Major scam in JKRTC, reimburses commission to contractor

Corporation in soup, may have to cough up crores more

Fayaz Bukhari

Srinagar, Feb 29: A major scam has surfaced in Jammu and Kashmir Road Transport Corporation (JKRTC) wherein the Corporation has favoured a contractor by reimbursing crores of rupees commission to him despite opposition by the Financial Advisor and General Manager(P).
This may open flood gates as the previous contractors of the Corporation, who has supplied trucks and buses to the Corporation against similar tenders, may also demand reimbursements.
M/s Qureshi Transport Company was the successful bidder of the tender floated by the JKRTC in September 2020 (allotment order No. No.
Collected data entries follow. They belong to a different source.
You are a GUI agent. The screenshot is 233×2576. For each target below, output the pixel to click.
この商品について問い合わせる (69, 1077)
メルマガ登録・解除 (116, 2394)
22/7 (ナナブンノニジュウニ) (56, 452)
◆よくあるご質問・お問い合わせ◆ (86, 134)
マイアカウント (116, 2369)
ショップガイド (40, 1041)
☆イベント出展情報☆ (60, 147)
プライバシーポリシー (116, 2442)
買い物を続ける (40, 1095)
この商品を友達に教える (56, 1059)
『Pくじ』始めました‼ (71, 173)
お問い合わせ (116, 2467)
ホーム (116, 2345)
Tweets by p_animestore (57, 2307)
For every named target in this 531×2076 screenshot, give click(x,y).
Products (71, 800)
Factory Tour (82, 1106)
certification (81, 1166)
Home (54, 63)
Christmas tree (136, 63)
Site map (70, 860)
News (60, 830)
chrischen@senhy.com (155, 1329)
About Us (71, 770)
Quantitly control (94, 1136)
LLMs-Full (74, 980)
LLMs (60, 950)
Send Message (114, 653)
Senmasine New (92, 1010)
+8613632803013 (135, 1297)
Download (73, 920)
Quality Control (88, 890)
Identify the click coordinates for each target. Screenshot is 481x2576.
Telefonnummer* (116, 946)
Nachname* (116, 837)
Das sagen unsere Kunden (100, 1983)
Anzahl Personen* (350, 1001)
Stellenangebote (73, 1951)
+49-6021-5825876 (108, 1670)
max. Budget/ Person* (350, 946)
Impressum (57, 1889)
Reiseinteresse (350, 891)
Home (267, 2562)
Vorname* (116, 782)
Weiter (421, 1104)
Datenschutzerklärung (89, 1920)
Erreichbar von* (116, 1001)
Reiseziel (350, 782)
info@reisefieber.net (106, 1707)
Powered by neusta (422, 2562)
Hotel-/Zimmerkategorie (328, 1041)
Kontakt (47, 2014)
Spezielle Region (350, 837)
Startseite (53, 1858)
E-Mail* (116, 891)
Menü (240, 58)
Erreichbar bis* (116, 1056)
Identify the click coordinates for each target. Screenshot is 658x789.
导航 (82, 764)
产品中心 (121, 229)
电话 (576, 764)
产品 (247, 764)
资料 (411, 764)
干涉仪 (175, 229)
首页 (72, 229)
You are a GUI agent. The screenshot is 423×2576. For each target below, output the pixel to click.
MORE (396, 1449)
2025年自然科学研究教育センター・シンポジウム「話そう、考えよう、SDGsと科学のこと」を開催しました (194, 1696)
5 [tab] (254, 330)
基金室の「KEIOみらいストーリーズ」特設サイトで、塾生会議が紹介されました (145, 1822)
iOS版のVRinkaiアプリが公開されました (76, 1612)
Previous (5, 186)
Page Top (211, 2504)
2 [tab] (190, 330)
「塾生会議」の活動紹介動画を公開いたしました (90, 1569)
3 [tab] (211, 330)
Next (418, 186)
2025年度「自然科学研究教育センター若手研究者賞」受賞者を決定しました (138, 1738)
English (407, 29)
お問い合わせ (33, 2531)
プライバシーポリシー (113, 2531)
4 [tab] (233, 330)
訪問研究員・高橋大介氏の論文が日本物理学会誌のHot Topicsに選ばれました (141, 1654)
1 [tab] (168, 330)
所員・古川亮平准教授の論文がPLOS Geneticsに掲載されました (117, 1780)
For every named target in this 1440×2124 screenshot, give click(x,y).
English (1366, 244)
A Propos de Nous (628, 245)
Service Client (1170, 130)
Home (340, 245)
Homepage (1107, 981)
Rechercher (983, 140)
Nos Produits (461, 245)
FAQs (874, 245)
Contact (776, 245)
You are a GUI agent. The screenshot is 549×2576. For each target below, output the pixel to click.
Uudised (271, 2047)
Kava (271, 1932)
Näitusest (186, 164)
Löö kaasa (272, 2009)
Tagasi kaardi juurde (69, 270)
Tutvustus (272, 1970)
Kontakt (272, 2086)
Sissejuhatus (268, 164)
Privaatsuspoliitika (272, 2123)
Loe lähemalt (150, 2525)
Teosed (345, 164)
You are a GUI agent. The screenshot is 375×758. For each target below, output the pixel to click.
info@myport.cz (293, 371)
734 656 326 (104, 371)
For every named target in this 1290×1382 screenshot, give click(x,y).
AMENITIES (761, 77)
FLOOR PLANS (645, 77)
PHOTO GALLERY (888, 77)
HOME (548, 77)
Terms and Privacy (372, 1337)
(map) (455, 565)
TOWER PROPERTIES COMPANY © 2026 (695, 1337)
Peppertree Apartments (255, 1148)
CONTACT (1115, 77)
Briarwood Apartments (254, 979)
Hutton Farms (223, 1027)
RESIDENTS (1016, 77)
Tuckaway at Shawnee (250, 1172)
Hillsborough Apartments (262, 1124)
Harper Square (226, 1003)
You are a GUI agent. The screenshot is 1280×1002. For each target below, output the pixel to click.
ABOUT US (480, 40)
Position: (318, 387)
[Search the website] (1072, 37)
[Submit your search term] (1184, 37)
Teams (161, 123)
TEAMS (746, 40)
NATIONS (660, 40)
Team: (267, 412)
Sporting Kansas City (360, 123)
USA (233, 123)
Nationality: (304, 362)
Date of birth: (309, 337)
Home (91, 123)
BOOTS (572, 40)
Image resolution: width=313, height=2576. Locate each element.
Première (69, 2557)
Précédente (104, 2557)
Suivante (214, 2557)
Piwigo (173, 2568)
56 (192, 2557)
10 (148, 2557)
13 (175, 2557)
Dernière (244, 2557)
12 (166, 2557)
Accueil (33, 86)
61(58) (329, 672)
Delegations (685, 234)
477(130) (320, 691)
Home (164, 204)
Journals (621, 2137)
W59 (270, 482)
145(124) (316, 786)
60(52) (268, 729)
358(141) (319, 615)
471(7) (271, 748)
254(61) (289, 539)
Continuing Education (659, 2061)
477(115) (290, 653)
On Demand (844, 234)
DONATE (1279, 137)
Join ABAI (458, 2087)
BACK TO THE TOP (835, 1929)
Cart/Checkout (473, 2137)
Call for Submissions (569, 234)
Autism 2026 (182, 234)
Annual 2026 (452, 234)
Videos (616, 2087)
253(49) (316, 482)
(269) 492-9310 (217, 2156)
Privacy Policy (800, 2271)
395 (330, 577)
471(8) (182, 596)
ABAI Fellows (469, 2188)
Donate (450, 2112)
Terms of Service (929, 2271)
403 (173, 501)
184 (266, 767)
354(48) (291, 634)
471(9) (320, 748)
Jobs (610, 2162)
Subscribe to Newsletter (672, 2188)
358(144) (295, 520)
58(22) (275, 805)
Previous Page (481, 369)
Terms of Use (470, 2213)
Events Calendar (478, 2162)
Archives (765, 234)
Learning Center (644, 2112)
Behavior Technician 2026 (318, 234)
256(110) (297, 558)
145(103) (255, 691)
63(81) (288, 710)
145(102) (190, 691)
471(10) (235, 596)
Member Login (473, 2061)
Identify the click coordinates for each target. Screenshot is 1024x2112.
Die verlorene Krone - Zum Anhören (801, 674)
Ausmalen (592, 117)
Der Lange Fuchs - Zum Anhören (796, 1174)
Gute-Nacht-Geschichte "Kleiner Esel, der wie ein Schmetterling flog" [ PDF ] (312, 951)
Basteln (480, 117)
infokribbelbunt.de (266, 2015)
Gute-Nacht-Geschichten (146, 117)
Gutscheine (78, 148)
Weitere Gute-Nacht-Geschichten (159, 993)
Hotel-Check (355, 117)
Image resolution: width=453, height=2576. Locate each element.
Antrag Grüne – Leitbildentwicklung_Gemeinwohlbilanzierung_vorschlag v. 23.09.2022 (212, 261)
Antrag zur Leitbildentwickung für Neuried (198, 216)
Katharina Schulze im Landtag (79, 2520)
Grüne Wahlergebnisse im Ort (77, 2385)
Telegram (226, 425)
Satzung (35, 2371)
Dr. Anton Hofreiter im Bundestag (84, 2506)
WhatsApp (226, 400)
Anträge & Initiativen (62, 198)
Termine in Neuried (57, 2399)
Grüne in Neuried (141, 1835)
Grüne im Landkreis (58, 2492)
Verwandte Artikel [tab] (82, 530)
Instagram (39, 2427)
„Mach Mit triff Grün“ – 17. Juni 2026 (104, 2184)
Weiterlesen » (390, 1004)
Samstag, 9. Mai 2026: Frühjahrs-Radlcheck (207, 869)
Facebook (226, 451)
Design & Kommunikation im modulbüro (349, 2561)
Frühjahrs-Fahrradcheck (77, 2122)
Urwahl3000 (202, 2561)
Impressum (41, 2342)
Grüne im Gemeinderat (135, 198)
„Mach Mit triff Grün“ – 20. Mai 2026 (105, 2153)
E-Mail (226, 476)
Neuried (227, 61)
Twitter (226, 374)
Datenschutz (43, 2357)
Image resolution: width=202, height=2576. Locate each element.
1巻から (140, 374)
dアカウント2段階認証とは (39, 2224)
JKRTC/GM/Load/Plg& Sts/CHT/394 dated 17.9.2020) for engagement of Civil Hired Transport for supply of trucks to meet out the leftover demand of the JKRTC. The contract expired in September 2022 but it was extended by the Corporation to him on previous terms and conditions.
As per the records of the JKRTC, the contractor approached the High Court in 2022 as the then MD JKRTC refused to initiate the arbitration on charging Commission on basic freight rate instead of end freight on account of purchase of High-Speed Diesel (HSD), M Oil and Trip Money.
The High Court appointed former Chief Justice Himachal Pradesh Justice Mansoor Ahmed Mir as Sole Arbitrator of the case. The Arbitrator directed the JKRTC to file response and latter constituted a committee (vide order No: JKRTC/ GMA/ Sgr/642 dated25.8.2023) which under the chairmanship of the MD decided to go for negotiated settlement despite the opposition by the FA&CAO and General Manager (P).
The JKRTC instead of defending the arbitration case conceded to the demands of the contractor and ordered the sanction of Rs 4.25 crore reimbursement to him.
“…the sanction is hereby accorded to the release of Rs 4,25,01747 in favour of M/s Qureshi Transport Company…on account of M.O, Trip Money and HSD,” read the order (JKRTC/GML/Sgr/862 dated 13-01-2024) issued by the JKRTC.
As per section 15(2) of RTC Act, the MD of the JKRTC has to obtain the views of FA&CAO on every proposal involving revenue and expenditure of the corporation. But the MD ignored the suggestions given by the FA&CAO who pleaded for contesting the case and also seeking the opinion of the Law Department.
“…it is suggested that the Corporation should contest the case before court Arbitrator on its merits, as the Corporation has floated NIT, allotted tender to L1 bidder, signed agreement and rejected others on the terms & conditions of the same NIT. The Corporation has deducted commission afford by the firm on end rates (Agreement, and terms and conditions of NIT)”, reads the note (dated 09/11/2023) written by the FA&CAO on the minutes of the meeting issued by the JKRTC (Under no. JKTRC/GML dated 03.11.2023).
The General Manager Planning in his note in response to the minutes of the meeting has said that the Corporation has strong grounds to defend the arbitration case.
He stated that the contractor has not raised the issue about any kind of ambiguity in the freight structure/pattern applicable to JKRTC at the time of pre-bid meeting, acceptance of allotment order, execution of agreement, but has approached JKRTC at the end the contract period.
“It is worth reminding here that the said firm besides other firms had supplied trucks to JKRTC to meet its leftover demand during the past as well against valid allotment orders and agreements executed on the same terms and conditions and JKRTC had deducted commission on applicable end freight rates; and no objections on deduction of commission on end freight /rates had been raised by any of the firms including the said firm,” he stated.
“Therefore, any kind of negotiations with the firm on deducting the commission on basic freight rate instead of end freight rate shall be illegal and breach of contract. Besides, this will dilute the sanctity of the tender,” he stated.
“This will open the flood gate for previous contractors of the Corporation, who have supplied Trucks/Buses to meet the leftover demand of the Corporation against similar tenders and the corporation may have to pay huge amounts to other firms,” he further stated.